------ INPUT MATERIAL ------
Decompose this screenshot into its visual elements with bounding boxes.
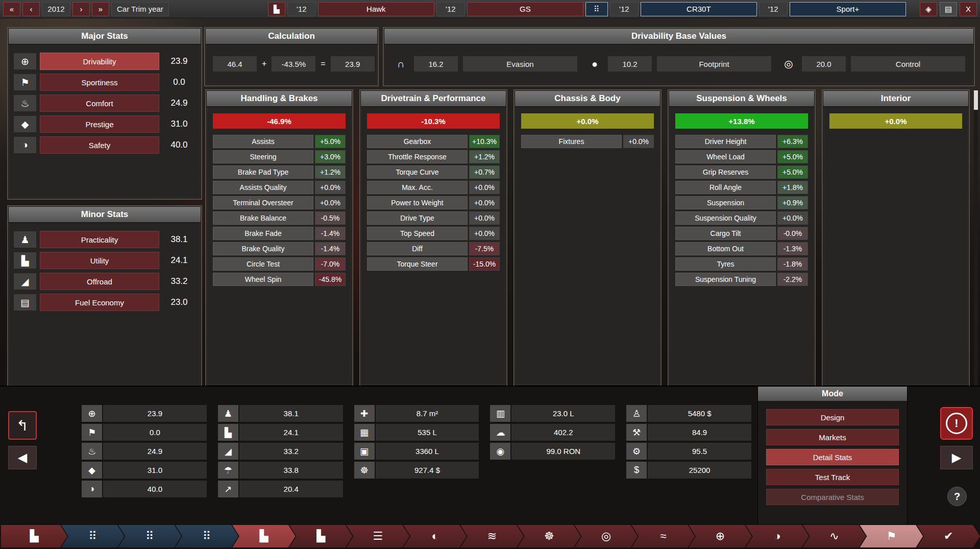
nav-tab[interactable]: [118, 525, 182, 547]
modifier-label[interactable]: Brake Pad Type: [213, 165, 313, 179]
nav-tab[interactable]: [575, 525, 638, 547]
model-name-button[interactable]: Hawk: [318, 2, 434, 16]
footprint-icon: [586, 58, 603, 70]
prev-year-button[interactable]: ‹: [22, 2, 40, 16]
stat-button[interactable]: Prestige: [40, 115, 159, 133]
undo-icon[interactable]: [8, 411, 37, 440]
stat-button[interactable]: Offroad: [40, 273, 159, 290]
scrollbar-track[interactable]: [974, 90, 978, 386]
modifier-label[interactable]: Suspension Quality: [675, 211, 776, 225]
stat-button[interactable]: Comfort: [40, 94, 159, 112]
modifier-label[interactable]: Brake Balance: [213, 211, 313, 225]
next-year-button[interactable]: ›: [72, 2, 90, 16]
mode-button[interactable]: Design: [766, 409, 899, 425]
mode-button[interactable]: Markets: [766, 429, 899, 445]
modifier-label[interactable]: Tyres: [675, 257, 776, 271]
warning-button[interactable]: !: [940, 407, 973, 440]
stat-button[interactable]: Drivability: [40, 53, 159, 70]
help-button[interactable]: ?: [947, 487, 967, 506]
mode-button[interactable]: Test Track: [766, 469, 899, 485]
engine-icon: [203, 530, 211, 543]
aero-icon: [660, 530, 666, 543]
modifier-label[interactable]: Gearbox: [367, 135, 468, 148]
modifier-value: -1.4%: [315, 242, 346, 255]
engine-icon[interactable]: [585, 2, 608, 16]
nav-tab[interactable]: [631, 525, 695, 547]
stat-button[interactable]: Practicality: [40, 231, 159, 248]
forward-arrow-icon[interactable]: [940, 446, 973, 469]
summary-stat-row: 25200: [626, 462, 751, 479]
nav-tab[interactable]: [803, 525, 866, 547]
summary-stat-value: 23.0 L: [511, 405, 615, 422]
stat-row: Utility 24.1: [14, 252, 195, 269]
nav-tab[interactable]: [175, 525, 238, 547]
modifier-label[interactable]: Terminal Oversteer: [213, 196, 313, 209]
modifier-row: Throttle Response +1.2%: [367, 150, 500, 163]
stat-button[interactable]: Fuel Economy: [40, 294, 159, 311]
sheet-icon[interactable]: [940, 2, 957, 16]
modifier-label[interactable]: Driver Height: [675, 135, 776, 148]
modifier-label[interactable]: Suspension: [675, 196, 776, 209]
modifier-label[interactable]: Brake Quality: [213, 242, 313, 255]
engine-variant-button[interactable]: Sport+: [790, 2, 906, 16]
modifier-label[interactable]: Max. Acc.: [367, 181, 468, 194]
summary-stat-row: 8.7 m²: [354, 405, 479, 422]
mode-button[interactable]: Comparative Stats: [766, 489, 899, 505]
modifier-value: -15.0%: [469, 257, 500, 271]
modifier-label[interactable]: Wheel Load: [675, 150, 776, 163]
nav-tab[interactable]: [232, 525, 296, 547]
modifier-label[interactable]: Brake Fade: [213, 227, 313, 240]
stat-button[interactable]: Utility: [40, 252, 159, 269]
car-icon[interactable]: [268, 2, 285, 16]
modifier-label[interactable]: Torque Steer: [367, 257, 468, 271]
engineering-time-icon: [626, 443, 647, 460]
nav-tab[interactable]: [460, 525, 524, 547]
summary-stat-row: 24.9: [82, 443, 207, 460]
modifier-value: +0.0%: [315, 181, 346, 194]
nav-tab[interactable]: [1, 525, 67, 547]
modifier-label[interactable]: Assists Quality: [213, 181, 313, 194]
modifier-label[interactable]: Fixtures: [521, 135, 622, 148]
modifier-label[interactable]: Torque Curve: [367, 165, 468, 179]
modifier-label[interactable]: Drive Type: [367, 211, 468, 225]
first-year-button[interactable]: «: [3, 2, 20, 16]
modifier-label[interactable]: Steering: [213, 150, 313, 163]
modifier-label[interactable]: Grip Reserves: [675, 165, 776, 179]
summary-stat-value: 95.5: [648, 443, 751, 460]
nav-tab[interactable]: [689, 525, 752, 547]
nav-tab[interactable]: [917, 525, 980, 547]
modifier-label[interactable]: Cargo Tilt: [675, 227, 776, 240]
back-arrow-icon[interactable]: [8, 446, 37, 469]
camera-icon[interactable]: [920, 2, 937, 16]
modifier-label[interactable]: Assists: [213, 135, 313, 148]
modifier-label[interactable]: Circle Test: [213, 257, 313, 271]
modifier-label[interactable]: Roll Angle: [675, 181, 776, 194]
stat-button[interactable]: Safety: [40, 136, 159, 154]
modifier-label[interactable]: Bottom Out: [675, 242, 776, 255]
nav-tab[interactable]: [61, 525, 125, 547]
minor-stats-panel: Minor Stats Practicality 38.1 Utility 24…: [8, 206, 201, 386]
modifier-label[interactable]: Power to Weight: [367, 196, 468, 209]
summary-column: 5480 $ 84.9 95.5: [626, 405, 751, 497]
modifier-label[interactable]: Diff: [367, 242, 468, 255]
modifier-row: Brake Fade -1.4%: [213, 227, 346, 240]
stat-button[interactable]: Sportiness: [40, 74, 159, 91]
scrollbar-thumb[interactable]: [974, 90, 978, 110]
mode-button[interactable]: Detail Stats: [766, 449, 899, 465]
close-icon[interactable]: X: [960, 2, 977, 16]
nav-tab[interactable]: [289, 525, 353, 547]
trim-name-button[interactable]: GS: [467, 2, 583, 16]
engine-family-button[interactable]: CR30T: [641, 2, 757, 16]
modifier-label[interactable]: Top Speed: [367, 227, 468, 240]
nav-tab[interactable]: [746, 525, 809, 547]
last-year-button[interactable]: »: [92, 2, 109, 16]
nav-tab[interactable]: [347, 525, 410, 547]
modifier-label[interactable]: Throttle Response: [367, 150, 468, 163]
nav-tab[interactable]: [403, 525, 467, 547]
nav-tab[interactable]: [518, 525, 581, 547]
modifier-label[interactable]: Suspension Tuning: [675, 273, 776, 286]
modifier-label[interactable]: Wheel Spin: [213, 273, 313, 286]
summary-stat-value: 3360 L: [376, 443, 479, 460]
nav-tab[interactable]: [860, 525, 923, 547]
modifier-row: Drive Type +0.0%: [367, 211, 500, 225]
------
▶ [PROBLEM REQUIREMENTS]: Everything in the records above is to be copied exactly, except the pictures.

▶ [REPLY]:
Decompose this screenshot into its visual elements with bounding boxes.
nav-tab[interactable]: [118, 525, 182, 547]
modifier-label[interactable]: Brake Pad Type: [213, 165, 313, 179]
nav-tab[interactable]: [575, 525, 638, 547]
model-name-button[interactable]: Hawk: [318, 2, 434, 16]
footprint-icon: [586, 58, 603, 70]
prev-year-button[interactable]: ‹: [22, 2, 40, 16]
stat-button[interactable]: Prestige: [40, 115, 159, 133]
undo-icon[interactable]: [8, 411, 37, 440]
stat-button[interactable]: Offroad: [40, 273, 159, 290]
scrollbar-track[interactable]: [974, 90, 978, 386]
modifier-label[interactable]: Suspension Quality: [675, 211, 776, 225]
stat-button[interactable]: Comfort: [40, 94, 159, 112]
modifier-label[interactable]: Brake Balance: [213, 211, 313, 225]
next-year-button[interactable]: ›: [72, 2, 90, 16]
mode-button[interactable]: Design: [766, 409, 899, 425]
mode-button[interactable]: Markets: [766, 429, 899, 445]
modifier-label[interactable]: Tyres: [675, 257, 776, 271]
warning-button[interactable]: !: [940, 407, 973, 440]
stat-button[interactable]: Drivability: [40, 53, 159, 70]
help-button[interactable]: ?: [947, 487, 967, 506]
mode-button[interactable]: Test Track: [766, 469, 899, 485]
engine-icon: [203, 530, 211, 543]
aero-icon: [660, 530, 666, 543]
modifier-label[interactable]: Gearbox: [367, 135, 468, 148]
modifier-value: -1.4%: [315, 242, 346, 255]
engine-icon[interactable]: [585, 2, 608, 16]
nav-tab[interactable]: [631, 525, 695, 547]
stat-button[interactable]: Practicality: [40, 231, 159, 248]
forward-arrow-icon[interactable]: [940, 446, 973, 469]
summary-stat-row: 25200: [626, 462, 751, 479]
nav-tab[interactable]: [803, 525, 866, 547]
summary-stat-value: 23.0 L: [511, 405, 615, 422]
stat-row: Utility 24.1: [14, 252, 195, 269]
nav-tab[interactable]: [175, 525, 238, 547]
modifier-label[interactable]: Terminal Oversteer: [213, 196, 313, 209]
modifier-row: Throttle Response +1.2%: [367, 150, 500, 163]
stat-button[interactable]: Fuel Economy: [40, 294, 159, 311]
sheet-icon[interactable]: [940, 2, 957, 16]
modifier-label[interactable]: Driver Height: [675, 135, 776, 148]
modifier-label[interactable]: Suspension: [675, 196, 776, 209]
modifier-label[interactable]: Brake Quality: [213, 242, 313, 255]
engine-variant-button[interactable]: Sport+: [790, 2, 906, 16]
modifier-label[interactable]: Max. Acc.: [367, 181, 468, 194]
summary-stat-row: 8.7 m²: [354, 405, 479, 422]
mode-button[interactable]: Comparative Stats: [766, 489, 899, 505]
modifier-value: -15.0%: [469, 257, 500, 271]
modifier-label[interactable]: Wheel Load: [675, 150, 776, 163]
nav-tab[interactable]: [232, 525, 296, 547]
modifier-label[interactable]: Brake Fade: [213, 227, 313, 240]
stat-button[interactable]: Utility: [40, 252, 159, 269]
car-icon[interactable]: [268, 2, 285, 16]
modifier-label[interactable]: Torque Steer: [367, 257, 468, 271]
engineering-time-icon: [626, 443, 647, 460]
nav-tab[interactable]: [460, 525, 524, 547]
summary-stat-row: 24.9: [82, 443, 207, 460]
modifier-value: +0.0%: [315, 181, 346, 194]
nav-tab[interactable]: [1, 525, 67, 547]
modifier-label[interactable]: Assists Quality: [213, 181, 313, 194]
modifier-label[interactable]: Fixtures: [521, 135, 622, 148]
modifier-label[interactable]: Torque Curve: [367, 165, 468, 179]
modifier-label[interactable]: Drive Type: [367, 211, 468, 225]
first-year-button[interactable]: «: [3, 2, 20, 16]
modifier-label[interactable]: Steering: [213, 150, 313, 163]
modifier-label[interactable]: Grip Reserves: [675, 165, 776, 179]
summary-stat-value: 95.5: [648, 443, 751, 460]
nav-tab[interactable]: [689, 525, 752, 547]
nav-tab[interactable]: [917, 525, 980, 547]
modifier-label[interactable]: Cargo Tilt: [675, 227, 776, 240]
back-arrow-icon[interactable]: [8, 446, 37, 469]
camera-icon[interactable]: [920, 2, 937, 16]
modifier-label[interactable]: Assists: [213, 135, 313, 148]
modifier-label[interactable]: Circle Test: [213, 257, 313, 271]
modifier-label[interactable]: Roll Angle: [675, 181, 776, 194]
stat-button[interactable]: Safety: [40, 136, 159, 154]
modifier-label[interactable]: Bottom Out: [675, 242, 776, 255]
nav-tab[interactable]: [61, 525, 125, 547]
minor-stats-panel: Minor Stats Practicality 38.1 Utility 24…: [8, 206, 201, 386]
modifier-label[interactable]: Power to Weight: [367, 196, 468, 209]
summary-column: 5480 $ 84.9 95.5: [626, 405, 751, 497]
modifier-label[interactable]: Diff: [367, 242, 468, 255]
modifier-row: Brake Fade -1.4%: [213, 227, 346, 240]
stat-button[interactable]: Sportiness: [40, 74, 159, 91]
scrollbar-thumb[interactable]: [974, 90, 978, 110]
mode-button[interactable]: Detail Stats: [766, 449, 899, 465]
close-icon[interactable]: X: [960, 2, 977, 16]
nav-tab[interactable]: [289, 525, 353, 547]
trim-name-button[interactable]: GS: [467, 2, 583, 16]
engine-family-button[interactable]: CR30T: [641, 2, 757, 16]
modifier-label[interactable]: Top Speed: [367, 227, 468, 240]
nav-tab[interactable]: [746, 525, 809, 547]
last-year-button[interactable]: »: [92, 2, 109, 16]
nav-tab[interactable]: [347, 525, 410, 547]
modifier-label[interactable]: Throttle Response: [367, 150, 468, 163]
nav-tab[interactable]: [403, 525, 467, 547]
nav-tab[interactable]: [518, 525, 581, 547]
modifier-label[interactable]: Suspension Tuning: [675, 273, 776, 286]
modifier-label[interactable]: Wheel Spin: [213, 273, 313, 286]
summary-stat-value: 3360 L: [376, 443, 479, 460]
nav-tab[interactable]: [860, 525, 923, 547]
modifier-row: Drive Type +0.0%: [367, 211, 500, 225]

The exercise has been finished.